Brain scans have shown that when glucose levels drop in your body, the hypothalamus—a part of your brain in your prefrontal cortex that regulates emotions—starts telling you that you want to eat, eat now and eat unhealthy foods such as those with high-sugar content. Your brain, in essence, loses its ability to say no to bad food.

"This weakened response was particularly striking in the obese when shown high-calorie foods. Obese individuals may have a limited ability to inhibit the impulsive drive to eat. That becomes overbearingly so if glucose levels drop," Marchione writes. He adds that cortisol, the stress hormone, then jumps in to make it even harder to say no to bad food.

He suggests making strong efforts to eat foods such as fresh fruit to keep your blood-sugar levels high. "If you think fighting your waistline is hard, try fighting your brain," he says.

Brain Food for Kids
Dump the fish sticks.
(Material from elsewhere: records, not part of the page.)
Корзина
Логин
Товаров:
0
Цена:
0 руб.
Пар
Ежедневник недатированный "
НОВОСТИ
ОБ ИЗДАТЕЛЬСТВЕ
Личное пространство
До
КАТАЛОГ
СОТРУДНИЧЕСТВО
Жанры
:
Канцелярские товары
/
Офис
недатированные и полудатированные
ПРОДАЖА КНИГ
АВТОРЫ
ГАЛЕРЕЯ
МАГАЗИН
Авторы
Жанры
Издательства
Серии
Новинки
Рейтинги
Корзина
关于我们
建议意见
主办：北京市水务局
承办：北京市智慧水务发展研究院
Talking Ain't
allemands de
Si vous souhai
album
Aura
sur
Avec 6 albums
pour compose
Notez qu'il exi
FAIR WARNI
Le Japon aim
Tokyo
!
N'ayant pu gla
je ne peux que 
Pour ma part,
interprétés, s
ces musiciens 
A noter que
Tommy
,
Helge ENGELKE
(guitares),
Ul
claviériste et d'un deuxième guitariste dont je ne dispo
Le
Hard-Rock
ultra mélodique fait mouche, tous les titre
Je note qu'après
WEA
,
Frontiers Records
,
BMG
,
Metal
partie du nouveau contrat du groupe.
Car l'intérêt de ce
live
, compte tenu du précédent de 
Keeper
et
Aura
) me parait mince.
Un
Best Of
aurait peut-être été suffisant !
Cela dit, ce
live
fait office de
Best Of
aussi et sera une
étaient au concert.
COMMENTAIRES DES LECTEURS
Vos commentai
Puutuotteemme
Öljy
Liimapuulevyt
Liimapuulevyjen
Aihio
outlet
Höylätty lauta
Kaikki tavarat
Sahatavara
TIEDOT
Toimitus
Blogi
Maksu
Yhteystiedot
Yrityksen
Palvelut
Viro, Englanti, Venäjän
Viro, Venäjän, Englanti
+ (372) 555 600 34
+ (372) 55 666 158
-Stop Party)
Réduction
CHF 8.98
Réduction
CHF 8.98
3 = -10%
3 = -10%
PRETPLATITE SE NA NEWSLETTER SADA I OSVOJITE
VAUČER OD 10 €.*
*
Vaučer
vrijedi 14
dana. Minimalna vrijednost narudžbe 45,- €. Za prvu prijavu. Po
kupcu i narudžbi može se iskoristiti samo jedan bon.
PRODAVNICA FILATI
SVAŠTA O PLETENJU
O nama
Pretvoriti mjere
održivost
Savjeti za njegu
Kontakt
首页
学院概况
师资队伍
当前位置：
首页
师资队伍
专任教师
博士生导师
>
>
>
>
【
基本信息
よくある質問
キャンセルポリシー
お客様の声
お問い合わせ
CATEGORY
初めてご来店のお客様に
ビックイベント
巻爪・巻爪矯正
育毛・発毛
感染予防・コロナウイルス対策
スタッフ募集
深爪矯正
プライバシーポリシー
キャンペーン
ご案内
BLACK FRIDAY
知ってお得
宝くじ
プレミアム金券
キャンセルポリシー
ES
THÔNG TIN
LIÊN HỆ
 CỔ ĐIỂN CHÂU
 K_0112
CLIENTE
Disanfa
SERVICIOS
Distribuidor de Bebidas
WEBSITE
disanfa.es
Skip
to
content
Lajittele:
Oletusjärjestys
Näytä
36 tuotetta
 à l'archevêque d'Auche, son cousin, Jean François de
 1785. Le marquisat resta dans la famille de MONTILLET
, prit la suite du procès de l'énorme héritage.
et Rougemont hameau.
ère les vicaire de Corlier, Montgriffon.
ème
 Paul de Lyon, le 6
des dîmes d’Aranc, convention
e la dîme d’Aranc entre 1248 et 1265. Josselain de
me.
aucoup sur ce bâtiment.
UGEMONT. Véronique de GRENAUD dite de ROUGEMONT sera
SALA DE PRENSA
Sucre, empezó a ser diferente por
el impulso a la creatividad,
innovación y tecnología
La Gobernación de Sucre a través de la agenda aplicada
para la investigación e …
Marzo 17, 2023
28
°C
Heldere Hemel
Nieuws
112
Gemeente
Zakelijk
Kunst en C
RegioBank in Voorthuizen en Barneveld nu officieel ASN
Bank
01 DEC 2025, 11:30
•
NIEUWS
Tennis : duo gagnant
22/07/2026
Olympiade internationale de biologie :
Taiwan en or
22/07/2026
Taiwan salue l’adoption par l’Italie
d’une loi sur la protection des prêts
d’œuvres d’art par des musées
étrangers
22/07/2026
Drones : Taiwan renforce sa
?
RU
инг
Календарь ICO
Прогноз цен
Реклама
If you want your kids to be smart and calm and focused, you've got to feed their brains, and from an early age. (This will also make our state smarter, safer and more successful.)

Researchers, including those at http://www.YourFamilyClinic.com recommend the following brain foods for children—the more organic and natural, the better:
• Omega-3-rich: Salmon, sardines, flax oil, walnuts, mackerel, hemp milk, olive oil, leafy greens, pumpkin seeds, soybeans, soy butter, soy bean oil.

• Foods high in antioxidants (healthy chemicals that clean the brain of free radicals that cause cell deterioration) can dramatically reverse memory loss, restore motor coordination and balance. These foods are raisins, berries, apples, grapes, cherries, prunes, colorful vegetables and spinach.

• Complex carbs: Peanuts and peanut butter (natural brands now taste good), dried apricots, yogurt, oat bran, dried beans, bran and whole-grain cereal (avoid the sugary ones), sourdough bread. Include vinegar or lemon juice in your recipes to help suppress a child's sharp rise in blood sugar.

• Avoid polyunsaturated fats, hydrogenated oils and transfats: Corn and cornseed, safflower, and sunflower oils; processed foods; margarine (butter is better); TV dinners; most microwave popcorn, French fries (unless baked or cooked in healthy oil.) Remember that fast food may seem cheaper, but is very expensive later in medical bills, intelligence and good health.